Millos: Rio and São Paulo have great record stores where you can find pretty much all the holy grails you want - if you have the money to afford it of course. But if you want to find a gem nobody heard before the best - and cheapest - way is to hit the thrift stores, street vendors and fairs, book stores that also sell records and just listen to every record you never heard/seen before and that looks promising for some reason. It’s tiresome but can be very rewarding sometimes.
Augusto: Also don't share your wantlist with sellers, neither show too much enthusiasm on a particular record you found, otherwise you are going to get ripped.
Last year, you already played at Dekmantel Festival São Paulo and you also made your debut at Dekmantel Festival in Amsterdam. How have these experiences been?

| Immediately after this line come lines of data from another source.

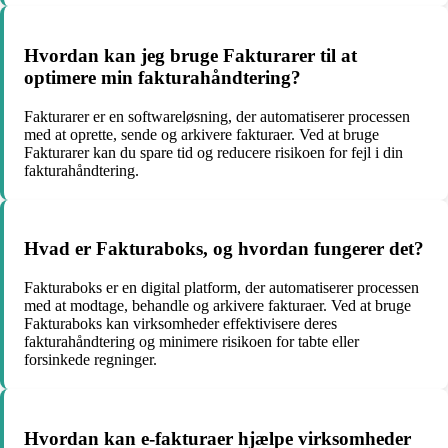
Hvordan kan jeg bruge Fakturarer til at
optimere min fakturahåndtering?
Fakturarer er en softwareløsning, der automatiserer processen
med at oprette, sende og arkivere fakturaer. Ved at bruge
Fakturarer kan du spare tid og reducere risikoen for fejl i din
fakturahåndtering.
Hvad er Fakturaboks, og hvordan fungerer det?
Fakturaboks er en digital platform, der automatiserer processen
med at modtage, behandle og arkivere fakturaer. Ved at bruge
Fakturaboks kan virksomheder effektivisere deres
fakturahåndtering og minimere risikoen for tabte eller
forsinkede regninger.
Hvordan kan e-fakturaer hjælpe virksomheder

Millos: They were both memorable! And I was quite nervous too, specially in Amsterdam with the Boiler Room cameras. But I think it was all good in the end. Dekmantel is one of the few festivals to really invest on DJs that care for bringing different stuff to the dancefloor - the diggers, selectors or whatever you call them. So we really feel comfortable and happy not having to play several house cuts in a row or choosing more obvious tunes.
Augusto: We had an amazing time in both of them – I mean, a couple of years ago I wouldn't think we would be playing in Dekmantel, and it happened not once, but twice. It's great to see the festival coming to São Paulo, being such a good match and we taking part on it. One thing that I felt is that competition is very strong so you have to bring your A-game to the table - there's no room for punters and jokers. Also, I felt lonely without an agent in the backstage - the agents' scene on the Dekmantel backstages was so strong it felt weird being there.
What’s in the pipeline for this year? Any exciting things coming up you are looking forward to?
Millos: There will be probably another Selvagem european tour this year. We also have 5 releases on the pipeline for Selva Discos, our label that debuted last year with the reissue of Maria Rita Stumpf’s album. And I’m doing a compilation of synthetic Brazilian music from the 80s and 90s to be released hopefully in the first semester through Soundway records. Besides that I’m also looking forward to spend several hours at moldy, dirty places looking for cool records people still don’t know - one of my favorite things to do in life, so I’m quite happy.
Augusto: Selva Discos is our main concern now when it comes to music. I'm also working on a comp for Music For Dreams and a few other stuff (some edits plus original production with some friends), nothing too fancy.